EXERCISE BRIEF
Copy word for word, please, the lines of the entries below running from the one containing "Tsigunz Fanfara Aawantura" to the one containing "Graftmann - Graftmann", both ends included.

Stored records
Segment Open

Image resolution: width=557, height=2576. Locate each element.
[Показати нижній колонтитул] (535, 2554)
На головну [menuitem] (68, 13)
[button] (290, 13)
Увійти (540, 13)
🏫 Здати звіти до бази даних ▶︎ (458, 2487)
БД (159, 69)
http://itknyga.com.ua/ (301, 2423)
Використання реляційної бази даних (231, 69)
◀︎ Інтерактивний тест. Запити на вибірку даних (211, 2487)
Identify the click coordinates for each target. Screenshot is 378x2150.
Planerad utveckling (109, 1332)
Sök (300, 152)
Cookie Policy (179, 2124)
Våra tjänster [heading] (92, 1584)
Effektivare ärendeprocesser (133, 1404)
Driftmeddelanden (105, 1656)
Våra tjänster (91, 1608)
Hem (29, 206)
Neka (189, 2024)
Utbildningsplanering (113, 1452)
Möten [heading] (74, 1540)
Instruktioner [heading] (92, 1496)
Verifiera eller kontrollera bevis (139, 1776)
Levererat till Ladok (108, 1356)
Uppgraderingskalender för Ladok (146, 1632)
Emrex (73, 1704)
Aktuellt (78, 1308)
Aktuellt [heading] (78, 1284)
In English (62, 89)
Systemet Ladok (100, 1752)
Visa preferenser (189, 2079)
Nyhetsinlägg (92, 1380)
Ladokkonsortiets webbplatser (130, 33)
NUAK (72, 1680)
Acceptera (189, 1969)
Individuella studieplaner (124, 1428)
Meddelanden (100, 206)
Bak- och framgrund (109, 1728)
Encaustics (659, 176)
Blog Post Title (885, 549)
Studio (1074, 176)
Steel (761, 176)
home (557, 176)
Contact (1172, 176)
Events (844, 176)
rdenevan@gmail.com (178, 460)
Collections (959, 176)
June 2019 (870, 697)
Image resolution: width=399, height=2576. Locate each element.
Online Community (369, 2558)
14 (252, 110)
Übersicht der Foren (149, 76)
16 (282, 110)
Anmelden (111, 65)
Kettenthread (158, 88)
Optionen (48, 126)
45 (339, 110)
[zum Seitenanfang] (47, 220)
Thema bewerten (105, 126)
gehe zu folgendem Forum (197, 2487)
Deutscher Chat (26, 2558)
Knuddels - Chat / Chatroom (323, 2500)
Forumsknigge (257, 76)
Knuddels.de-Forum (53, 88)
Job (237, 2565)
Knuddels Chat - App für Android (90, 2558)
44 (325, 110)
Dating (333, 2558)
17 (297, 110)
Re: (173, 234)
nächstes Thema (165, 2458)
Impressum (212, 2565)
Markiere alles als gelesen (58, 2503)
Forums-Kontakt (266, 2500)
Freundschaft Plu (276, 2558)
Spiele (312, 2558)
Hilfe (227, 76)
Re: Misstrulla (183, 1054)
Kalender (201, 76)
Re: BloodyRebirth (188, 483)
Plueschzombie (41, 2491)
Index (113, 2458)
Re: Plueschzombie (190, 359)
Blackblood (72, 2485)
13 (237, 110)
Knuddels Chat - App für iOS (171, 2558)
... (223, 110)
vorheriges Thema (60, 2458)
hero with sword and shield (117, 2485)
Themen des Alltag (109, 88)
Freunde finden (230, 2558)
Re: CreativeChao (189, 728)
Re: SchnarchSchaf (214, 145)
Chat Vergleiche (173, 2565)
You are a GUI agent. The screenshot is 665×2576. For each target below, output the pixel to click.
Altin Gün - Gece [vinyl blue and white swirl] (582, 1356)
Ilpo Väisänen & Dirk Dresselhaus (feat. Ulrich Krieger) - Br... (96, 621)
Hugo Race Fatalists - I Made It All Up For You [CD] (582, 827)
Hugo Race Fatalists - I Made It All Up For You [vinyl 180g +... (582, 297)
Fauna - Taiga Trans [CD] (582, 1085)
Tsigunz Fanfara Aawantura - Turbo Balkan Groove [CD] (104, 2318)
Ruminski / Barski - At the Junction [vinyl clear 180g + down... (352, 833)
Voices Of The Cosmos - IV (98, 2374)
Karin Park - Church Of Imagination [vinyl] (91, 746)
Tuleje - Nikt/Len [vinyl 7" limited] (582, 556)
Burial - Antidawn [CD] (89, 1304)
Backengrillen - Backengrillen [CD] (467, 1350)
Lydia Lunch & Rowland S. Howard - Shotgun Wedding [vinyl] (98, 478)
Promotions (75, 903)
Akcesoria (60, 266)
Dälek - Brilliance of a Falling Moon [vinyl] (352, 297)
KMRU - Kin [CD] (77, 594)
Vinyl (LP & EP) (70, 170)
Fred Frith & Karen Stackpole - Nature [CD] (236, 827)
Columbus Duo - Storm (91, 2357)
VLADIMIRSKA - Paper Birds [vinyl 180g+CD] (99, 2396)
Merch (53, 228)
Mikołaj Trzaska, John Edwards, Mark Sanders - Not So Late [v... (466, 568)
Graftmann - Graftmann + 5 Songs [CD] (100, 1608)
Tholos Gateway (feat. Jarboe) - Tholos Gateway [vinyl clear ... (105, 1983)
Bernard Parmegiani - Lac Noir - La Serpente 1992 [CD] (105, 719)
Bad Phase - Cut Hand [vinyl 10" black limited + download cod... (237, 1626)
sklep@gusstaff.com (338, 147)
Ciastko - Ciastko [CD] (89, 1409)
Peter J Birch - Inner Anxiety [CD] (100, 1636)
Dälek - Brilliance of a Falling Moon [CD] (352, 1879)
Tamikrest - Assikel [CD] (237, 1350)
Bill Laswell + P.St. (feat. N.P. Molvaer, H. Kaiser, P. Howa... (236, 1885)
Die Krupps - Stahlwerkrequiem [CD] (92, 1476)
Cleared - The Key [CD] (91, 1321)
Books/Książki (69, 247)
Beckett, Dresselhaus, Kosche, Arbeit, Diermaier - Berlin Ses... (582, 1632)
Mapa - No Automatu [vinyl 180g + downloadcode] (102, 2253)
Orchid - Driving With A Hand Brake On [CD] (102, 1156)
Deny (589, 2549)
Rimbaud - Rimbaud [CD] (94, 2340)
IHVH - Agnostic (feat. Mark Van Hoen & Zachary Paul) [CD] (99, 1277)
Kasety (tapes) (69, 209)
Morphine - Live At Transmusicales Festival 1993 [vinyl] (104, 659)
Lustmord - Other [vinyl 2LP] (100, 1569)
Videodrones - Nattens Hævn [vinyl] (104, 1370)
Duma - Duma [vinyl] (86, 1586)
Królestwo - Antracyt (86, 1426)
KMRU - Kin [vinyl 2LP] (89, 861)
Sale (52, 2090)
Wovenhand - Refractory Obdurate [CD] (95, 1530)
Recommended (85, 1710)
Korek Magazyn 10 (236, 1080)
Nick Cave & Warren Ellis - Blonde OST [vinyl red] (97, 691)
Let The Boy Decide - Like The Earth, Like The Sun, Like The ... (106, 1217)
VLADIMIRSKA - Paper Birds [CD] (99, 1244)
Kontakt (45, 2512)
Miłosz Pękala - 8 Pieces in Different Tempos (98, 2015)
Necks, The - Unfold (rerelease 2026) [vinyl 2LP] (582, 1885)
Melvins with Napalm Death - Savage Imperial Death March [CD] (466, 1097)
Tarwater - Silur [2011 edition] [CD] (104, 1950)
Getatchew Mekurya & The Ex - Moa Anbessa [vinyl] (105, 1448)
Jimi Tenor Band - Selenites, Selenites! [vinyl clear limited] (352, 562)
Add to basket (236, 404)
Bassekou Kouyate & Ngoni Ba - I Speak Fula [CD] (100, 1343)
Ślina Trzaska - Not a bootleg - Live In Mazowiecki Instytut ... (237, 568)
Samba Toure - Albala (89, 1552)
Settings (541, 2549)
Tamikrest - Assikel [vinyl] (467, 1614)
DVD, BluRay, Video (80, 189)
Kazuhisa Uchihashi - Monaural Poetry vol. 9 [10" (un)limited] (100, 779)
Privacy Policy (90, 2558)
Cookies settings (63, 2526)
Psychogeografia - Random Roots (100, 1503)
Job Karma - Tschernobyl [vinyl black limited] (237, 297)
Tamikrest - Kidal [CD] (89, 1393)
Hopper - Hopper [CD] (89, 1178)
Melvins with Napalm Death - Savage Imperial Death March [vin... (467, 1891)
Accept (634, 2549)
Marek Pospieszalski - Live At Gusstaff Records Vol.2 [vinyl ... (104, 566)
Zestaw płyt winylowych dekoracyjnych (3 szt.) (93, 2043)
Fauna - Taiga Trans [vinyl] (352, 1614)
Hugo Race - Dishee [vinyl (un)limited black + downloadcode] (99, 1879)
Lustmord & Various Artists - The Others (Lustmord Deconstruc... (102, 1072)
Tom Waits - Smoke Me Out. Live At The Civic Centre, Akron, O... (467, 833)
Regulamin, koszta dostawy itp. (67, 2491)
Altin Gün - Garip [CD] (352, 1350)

Segment Closed

SOLUTION FOR THIS EXERCISE
Tsigunz Fanfara Aawantura - Turbo Balkan Groove [CD] (104, 2318)
Ruminski / Barski - At the Junction [vinyl clear 180g + down... (352, 833)
Voices Of The Cosmos - IV (98, 2374)
Karin Park - Church Of Imagination [vinyl] (91, 746)
Tuleje - Nikt/Len [vinyl 7" limited] (582, 556)
Burial - Antidawn [CD] (89, 1304)
Backengrillen - Backengrillen [CD] (467, 1350)
Lydia Lunch & Rowland S. Howard - Shotgun Wedding [vinyl] (98, 478)
Promotions (75, 903)
Akcesoria (60, 266)
Dälek - Brilliance of a Falling Moon [vinyl] (352, 297)
KMRU - Kin [CD] (77, 594)
Vinyl (LP & EP) (70, 170)
Fred Frith & Karen Stackpole - Nature [CD] (236, 827)
Columbus Duo - Storm (91, 2357)
VLADIMIRSKA - Paper Birds [vinyl 180g+CD] (99, 2396)
Merch (53, 228)
Mikołaj Trzaska, John Edwards, Mark Sanders - Not So Late [v... (466, 568)
Graftmann - Graftmann + 5 Songs [CD] (100, 1608)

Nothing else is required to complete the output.